What this task involves
Would you transcribe the listing that follows word for word, skipping pictures?

Material for this exercise
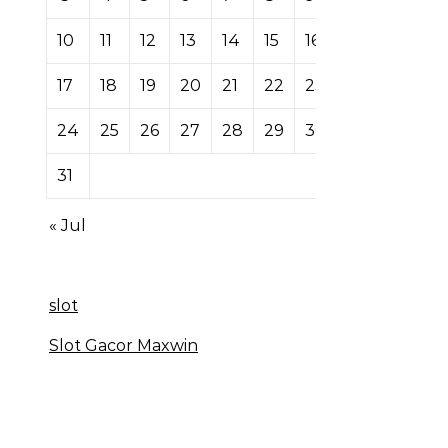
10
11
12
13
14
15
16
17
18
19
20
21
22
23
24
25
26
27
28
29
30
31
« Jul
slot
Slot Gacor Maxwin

Answer to the problem
10
11
12
13
14
15
16
17
18
19
20
21
22
23
24
25
26
27
28
29
30
31
« Jul
slot
Slot Gacor Maxwin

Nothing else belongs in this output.